Top of Data extracts

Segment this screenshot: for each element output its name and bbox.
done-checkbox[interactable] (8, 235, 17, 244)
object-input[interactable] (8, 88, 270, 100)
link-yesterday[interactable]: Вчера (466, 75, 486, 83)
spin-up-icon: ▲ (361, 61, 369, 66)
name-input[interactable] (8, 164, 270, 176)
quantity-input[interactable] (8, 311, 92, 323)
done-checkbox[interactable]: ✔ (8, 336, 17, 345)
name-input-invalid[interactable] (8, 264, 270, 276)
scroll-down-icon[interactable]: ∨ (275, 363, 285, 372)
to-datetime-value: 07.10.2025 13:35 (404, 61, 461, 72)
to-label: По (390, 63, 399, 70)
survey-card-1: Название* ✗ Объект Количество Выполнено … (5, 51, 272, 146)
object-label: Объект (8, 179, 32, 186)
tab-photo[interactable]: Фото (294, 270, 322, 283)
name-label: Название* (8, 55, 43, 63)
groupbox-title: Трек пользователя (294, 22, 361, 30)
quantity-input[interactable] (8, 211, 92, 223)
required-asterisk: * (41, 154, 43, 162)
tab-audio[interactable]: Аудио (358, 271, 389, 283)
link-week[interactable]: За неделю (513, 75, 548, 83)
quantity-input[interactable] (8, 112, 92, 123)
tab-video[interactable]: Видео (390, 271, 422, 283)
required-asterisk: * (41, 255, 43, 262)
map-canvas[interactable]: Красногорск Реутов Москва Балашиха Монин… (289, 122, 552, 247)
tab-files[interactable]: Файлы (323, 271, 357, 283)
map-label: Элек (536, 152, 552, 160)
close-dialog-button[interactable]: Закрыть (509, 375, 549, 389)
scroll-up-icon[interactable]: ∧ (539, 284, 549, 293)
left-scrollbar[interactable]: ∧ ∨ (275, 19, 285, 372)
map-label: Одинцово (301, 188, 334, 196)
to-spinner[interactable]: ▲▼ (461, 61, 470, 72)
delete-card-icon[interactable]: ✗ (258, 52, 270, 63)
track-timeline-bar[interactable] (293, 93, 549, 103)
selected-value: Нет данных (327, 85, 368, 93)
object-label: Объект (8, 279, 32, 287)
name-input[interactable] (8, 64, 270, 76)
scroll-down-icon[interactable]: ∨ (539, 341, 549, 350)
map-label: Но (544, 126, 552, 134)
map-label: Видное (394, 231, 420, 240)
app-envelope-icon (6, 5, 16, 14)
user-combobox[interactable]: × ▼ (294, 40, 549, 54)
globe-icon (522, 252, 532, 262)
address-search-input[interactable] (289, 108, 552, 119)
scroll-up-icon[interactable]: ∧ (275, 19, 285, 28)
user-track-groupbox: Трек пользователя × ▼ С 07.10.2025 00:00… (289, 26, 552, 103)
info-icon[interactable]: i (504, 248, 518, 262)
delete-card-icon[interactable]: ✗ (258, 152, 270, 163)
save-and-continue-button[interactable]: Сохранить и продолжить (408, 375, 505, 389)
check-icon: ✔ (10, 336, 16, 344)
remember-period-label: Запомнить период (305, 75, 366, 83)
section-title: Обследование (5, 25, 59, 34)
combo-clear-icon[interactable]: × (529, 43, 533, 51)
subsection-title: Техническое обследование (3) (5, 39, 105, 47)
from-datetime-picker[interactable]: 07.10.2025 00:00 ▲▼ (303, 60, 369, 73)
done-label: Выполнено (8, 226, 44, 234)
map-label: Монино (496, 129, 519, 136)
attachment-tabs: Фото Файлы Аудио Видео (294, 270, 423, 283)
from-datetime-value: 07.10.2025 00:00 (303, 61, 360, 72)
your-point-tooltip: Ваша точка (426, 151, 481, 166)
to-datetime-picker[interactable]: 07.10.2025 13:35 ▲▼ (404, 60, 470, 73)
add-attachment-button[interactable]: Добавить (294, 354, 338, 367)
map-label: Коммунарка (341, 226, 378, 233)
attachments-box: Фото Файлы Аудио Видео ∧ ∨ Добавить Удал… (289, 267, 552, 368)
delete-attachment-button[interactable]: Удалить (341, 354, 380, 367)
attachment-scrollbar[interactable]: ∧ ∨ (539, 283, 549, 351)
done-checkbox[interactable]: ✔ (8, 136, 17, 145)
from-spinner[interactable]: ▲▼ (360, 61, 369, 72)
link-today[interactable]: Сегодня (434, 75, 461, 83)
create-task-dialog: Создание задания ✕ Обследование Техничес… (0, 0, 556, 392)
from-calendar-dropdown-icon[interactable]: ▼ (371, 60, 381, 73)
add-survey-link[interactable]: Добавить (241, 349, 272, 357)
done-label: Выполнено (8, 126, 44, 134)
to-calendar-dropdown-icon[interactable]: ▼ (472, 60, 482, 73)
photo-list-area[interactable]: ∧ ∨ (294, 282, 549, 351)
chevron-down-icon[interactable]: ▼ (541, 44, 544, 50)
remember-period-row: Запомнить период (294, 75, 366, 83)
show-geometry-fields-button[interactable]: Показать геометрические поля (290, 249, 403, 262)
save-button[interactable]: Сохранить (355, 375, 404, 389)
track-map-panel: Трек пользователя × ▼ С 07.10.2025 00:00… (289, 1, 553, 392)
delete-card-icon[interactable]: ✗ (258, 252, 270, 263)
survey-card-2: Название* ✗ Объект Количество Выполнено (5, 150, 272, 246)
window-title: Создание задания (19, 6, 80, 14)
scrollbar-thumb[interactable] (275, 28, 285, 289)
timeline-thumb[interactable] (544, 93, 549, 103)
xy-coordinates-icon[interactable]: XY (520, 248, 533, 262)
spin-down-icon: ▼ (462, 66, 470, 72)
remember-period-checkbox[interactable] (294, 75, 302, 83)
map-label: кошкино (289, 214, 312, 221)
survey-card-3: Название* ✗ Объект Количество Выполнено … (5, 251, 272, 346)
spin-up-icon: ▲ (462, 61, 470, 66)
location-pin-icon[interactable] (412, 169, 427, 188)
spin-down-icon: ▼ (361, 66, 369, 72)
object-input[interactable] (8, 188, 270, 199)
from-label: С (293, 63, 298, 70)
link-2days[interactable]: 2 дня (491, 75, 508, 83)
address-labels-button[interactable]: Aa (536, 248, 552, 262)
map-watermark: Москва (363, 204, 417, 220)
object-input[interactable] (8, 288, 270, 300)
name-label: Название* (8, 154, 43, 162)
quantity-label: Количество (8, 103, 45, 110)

Bottom of Data extracts
Top of Data extracts

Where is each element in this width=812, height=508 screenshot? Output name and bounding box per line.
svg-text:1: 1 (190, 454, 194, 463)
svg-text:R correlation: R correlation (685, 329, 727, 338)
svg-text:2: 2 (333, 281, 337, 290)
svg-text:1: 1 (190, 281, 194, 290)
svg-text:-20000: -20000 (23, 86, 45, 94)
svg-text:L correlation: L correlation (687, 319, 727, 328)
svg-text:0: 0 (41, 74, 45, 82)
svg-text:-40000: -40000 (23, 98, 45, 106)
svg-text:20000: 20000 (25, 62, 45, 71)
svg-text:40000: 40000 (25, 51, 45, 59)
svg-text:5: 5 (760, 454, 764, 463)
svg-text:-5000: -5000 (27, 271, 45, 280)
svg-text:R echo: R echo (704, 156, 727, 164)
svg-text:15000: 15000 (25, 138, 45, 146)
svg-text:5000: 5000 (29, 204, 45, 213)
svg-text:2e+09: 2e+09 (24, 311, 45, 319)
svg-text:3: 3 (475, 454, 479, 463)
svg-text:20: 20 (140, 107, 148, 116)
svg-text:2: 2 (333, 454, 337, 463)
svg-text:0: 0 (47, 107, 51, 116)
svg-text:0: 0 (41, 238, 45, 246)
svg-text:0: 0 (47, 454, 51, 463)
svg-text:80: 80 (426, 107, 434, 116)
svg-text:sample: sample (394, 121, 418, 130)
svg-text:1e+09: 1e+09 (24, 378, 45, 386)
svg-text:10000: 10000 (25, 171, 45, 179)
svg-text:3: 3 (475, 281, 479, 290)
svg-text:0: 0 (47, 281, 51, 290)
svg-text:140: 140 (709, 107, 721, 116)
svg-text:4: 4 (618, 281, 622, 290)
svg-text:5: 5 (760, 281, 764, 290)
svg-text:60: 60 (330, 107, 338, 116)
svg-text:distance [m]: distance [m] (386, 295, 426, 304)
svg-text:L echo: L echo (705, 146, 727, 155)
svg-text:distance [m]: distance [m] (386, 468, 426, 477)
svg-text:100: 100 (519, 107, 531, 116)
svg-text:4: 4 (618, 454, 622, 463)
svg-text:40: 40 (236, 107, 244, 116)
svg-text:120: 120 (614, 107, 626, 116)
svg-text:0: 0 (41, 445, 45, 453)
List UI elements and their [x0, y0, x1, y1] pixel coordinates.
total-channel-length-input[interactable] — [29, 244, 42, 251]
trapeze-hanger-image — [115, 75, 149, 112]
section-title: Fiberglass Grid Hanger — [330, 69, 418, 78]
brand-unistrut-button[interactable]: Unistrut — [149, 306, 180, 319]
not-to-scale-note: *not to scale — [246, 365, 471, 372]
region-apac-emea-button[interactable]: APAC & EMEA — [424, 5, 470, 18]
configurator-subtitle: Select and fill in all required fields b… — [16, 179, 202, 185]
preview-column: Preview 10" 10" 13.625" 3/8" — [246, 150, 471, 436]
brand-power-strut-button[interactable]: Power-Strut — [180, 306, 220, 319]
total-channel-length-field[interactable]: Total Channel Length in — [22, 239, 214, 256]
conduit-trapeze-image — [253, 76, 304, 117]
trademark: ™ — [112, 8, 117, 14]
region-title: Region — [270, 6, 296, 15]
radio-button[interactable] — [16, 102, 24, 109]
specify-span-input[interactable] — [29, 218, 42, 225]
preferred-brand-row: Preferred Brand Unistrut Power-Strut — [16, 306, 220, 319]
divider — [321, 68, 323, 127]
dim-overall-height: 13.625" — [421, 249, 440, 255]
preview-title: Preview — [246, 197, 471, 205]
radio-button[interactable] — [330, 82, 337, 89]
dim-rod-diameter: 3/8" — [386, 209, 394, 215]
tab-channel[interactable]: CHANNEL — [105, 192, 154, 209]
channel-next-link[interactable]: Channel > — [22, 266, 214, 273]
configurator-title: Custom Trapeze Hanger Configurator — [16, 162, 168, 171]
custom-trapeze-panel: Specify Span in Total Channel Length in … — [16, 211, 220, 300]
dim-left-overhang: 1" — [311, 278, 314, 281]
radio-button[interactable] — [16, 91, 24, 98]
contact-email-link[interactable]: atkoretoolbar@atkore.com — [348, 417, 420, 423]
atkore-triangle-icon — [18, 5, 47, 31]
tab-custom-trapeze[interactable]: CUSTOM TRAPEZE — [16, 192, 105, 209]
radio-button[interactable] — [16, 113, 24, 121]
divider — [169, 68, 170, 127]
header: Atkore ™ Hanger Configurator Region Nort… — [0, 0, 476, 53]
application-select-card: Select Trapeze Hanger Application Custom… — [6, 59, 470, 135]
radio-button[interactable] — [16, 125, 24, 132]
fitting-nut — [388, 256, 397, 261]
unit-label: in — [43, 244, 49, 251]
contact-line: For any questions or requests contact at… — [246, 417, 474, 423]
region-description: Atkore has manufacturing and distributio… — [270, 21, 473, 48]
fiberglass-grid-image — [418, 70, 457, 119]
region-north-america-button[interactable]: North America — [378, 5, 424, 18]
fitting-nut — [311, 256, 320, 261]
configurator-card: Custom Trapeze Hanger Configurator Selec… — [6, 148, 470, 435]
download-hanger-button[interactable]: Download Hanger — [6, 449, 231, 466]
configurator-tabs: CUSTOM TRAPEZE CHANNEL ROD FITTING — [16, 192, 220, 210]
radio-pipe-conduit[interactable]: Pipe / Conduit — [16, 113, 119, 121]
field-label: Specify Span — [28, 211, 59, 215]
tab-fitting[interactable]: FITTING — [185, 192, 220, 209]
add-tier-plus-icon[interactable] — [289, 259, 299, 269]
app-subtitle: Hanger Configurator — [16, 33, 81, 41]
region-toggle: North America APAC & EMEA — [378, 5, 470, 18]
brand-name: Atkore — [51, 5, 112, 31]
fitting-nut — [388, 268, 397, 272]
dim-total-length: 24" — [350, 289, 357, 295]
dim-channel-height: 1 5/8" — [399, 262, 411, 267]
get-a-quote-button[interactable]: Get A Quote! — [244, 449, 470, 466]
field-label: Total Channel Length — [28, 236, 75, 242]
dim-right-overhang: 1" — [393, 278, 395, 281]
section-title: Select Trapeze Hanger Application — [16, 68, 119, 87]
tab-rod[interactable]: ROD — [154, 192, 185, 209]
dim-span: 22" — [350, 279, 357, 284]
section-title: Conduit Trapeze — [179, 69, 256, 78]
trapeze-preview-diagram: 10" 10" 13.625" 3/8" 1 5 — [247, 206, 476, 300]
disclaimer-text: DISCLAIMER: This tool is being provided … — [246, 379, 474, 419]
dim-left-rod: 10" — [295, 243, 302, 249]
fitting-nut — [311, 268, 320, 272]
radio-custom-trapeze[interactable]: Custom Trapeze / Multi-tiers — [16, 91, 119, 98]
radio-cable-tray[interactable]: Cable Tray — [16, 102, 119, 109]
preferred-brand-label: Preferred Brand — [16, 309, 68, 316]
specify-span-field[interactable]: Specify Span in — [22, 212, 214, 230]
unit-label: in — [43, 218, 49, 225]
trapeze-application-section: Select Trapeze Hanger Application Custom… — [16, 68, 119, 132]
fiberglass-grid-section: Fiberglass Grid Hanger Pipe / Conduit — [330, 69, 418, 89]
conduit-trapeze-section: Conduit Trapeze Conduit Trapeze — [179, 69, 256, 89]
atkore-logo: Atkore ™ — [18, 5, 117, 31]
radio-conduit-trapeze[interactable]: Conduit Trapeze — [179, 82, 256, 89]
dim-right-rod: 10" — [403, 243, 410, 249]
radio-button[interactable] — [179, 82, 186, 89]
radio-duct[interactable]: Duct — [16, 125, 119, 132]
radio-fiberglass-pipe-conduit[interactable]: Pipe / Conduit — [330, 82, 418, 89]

Bottom of Data extracts
Top of Data extracts

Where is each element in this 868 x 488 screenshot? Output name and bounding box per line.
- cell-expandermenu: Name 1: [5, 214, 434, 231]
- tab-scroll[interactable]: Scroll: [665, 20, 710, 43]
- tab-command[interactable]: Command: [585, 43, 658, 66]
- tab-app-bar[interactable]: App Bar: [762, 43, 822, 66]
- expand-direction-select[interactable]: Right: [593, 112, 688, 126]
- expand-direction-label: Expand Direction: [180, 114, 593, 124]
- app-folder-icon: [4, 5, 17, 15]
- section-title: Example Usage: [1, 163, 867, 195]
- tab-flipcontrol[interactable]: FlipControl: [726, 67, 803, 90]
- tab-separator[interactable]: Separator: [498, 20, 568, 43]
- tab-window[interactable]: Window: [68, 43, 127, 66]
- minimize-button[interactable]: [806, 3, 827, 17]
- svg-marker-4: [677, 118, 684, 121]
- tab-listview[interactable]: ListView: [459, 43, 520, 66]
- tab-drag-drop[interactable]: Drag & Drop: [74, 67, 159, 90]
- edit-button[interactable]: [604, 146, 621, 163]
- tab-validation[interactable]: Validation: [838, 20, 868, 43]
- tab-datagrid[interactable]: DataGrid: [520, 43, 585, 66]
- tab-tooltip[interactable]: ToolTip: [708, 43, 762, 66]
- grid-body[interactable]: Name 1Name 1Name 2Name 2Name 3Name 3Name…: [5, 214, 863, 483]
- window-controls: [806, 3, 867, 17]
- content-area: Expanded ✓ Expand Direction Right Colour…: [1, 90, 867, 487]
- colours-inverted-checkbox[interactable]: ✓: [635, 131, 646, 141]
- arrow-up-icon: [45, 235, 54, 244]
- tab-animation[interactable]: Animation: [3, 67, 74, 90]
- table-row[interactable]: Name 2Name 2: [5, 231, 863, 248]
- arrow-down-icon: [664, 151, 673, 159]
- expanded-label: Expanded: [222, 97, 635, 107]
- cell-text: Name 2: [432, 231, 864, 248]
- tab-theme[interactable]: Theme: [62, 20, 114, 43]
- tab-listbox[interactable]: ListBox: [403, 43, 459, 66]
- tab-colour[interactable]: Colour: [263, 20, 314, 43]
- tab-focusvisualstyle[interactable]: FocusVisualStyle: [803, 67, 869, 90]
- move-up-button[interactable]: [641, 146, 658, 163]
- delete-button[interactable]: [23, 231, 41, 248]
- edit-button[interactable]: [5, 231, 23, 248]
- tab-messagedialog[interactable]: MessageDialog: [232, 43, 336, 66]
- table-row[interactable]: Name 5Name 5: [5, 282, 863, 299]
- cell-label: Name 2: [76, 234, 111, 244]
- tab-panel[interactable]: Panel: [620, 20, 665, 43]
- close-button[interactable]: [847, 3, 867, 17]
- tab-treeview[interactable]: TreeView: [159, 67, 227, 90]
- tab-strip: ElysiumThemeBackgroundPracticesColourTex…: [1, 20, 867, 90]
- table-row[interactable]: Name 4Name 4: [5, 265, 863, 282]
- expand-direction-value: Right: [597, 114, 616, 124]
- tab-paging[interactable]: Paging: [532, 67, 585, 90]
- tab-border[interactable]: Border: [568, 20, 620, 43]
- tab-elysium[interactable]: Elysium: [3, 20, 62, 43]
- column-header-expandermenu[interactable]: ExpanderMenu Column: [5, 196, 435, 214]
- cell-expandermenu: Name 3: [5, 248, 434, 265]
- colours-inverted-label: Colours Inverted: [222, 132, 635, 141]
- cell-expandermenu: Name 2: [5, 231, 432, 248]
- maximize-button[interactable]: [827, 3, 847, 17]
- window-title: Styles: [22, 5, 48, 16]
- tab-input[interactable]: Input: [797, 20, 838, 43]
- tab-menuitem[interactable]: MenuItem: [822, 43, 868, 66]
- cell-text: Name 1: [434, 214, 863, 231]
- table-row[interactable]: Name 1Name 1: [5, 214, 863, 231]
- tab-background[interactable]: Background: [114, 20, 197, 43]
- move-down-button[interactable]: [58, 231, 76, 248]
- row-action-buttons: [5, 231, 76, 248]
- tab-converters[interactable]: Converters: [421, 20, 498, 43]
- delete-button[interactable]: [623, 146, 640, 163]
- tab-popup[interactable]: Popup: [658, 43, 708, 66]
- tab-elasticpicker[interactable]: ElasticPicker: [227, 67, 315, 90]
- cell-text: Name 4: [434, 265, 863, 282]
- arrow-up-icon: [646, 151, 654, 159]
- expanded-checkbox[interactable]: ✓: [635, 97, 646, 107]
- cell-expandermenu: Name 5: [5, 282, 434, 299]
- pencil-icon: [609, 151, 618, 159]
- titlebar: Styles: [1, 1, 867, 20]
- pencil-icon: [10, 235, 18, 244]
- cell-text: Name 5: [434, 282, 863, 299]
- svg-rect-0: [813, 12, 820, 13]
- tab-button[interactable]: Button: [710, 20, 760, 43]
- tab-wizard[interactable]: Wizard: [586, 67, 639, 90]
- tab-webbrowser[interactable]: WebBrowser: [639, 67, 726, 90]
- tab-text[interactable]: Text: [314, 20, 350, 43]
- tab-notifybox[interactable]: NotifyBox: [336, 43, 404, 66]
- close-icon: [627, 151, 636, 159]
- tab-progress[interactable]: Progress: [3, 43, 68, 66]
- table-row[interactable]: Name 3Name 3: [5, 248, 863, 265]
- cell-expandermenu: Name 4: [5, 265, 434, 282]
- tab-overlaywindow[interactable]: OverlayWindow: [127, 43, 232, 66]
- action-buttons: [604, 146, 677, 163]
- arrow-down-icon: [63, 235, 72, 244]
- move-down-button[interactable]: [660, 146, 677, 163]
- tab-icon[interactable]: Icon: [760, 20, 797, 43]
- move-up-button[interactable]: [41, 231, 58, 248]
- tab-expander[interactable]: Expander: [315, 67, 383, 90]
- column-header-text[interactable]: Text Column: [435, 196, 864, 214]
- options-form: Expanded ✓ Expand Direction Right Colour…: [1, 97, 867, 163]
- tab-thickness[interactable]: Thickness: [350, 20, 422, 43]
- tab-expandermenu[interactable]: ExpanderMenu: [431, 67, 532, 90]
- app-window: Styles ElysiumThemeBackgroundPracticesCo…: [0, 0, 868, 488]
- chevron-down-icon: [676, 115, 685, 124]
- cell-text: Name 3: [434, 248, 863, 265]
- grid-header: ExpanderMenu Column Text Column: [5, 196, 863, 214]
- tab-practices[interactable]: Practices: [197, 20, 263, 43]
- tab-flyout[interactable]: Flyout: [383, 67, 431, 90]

Bottom of Data extracts

**Instructions to follow**
Search the data above for "задания" and copy every line where it turns up.

**Response to this task**
create-task-dialog: Создание задания ✕ Обследование Техничес… (0, 0, 556, 392)
window-title: Создание задания (19, 6, 80, 14)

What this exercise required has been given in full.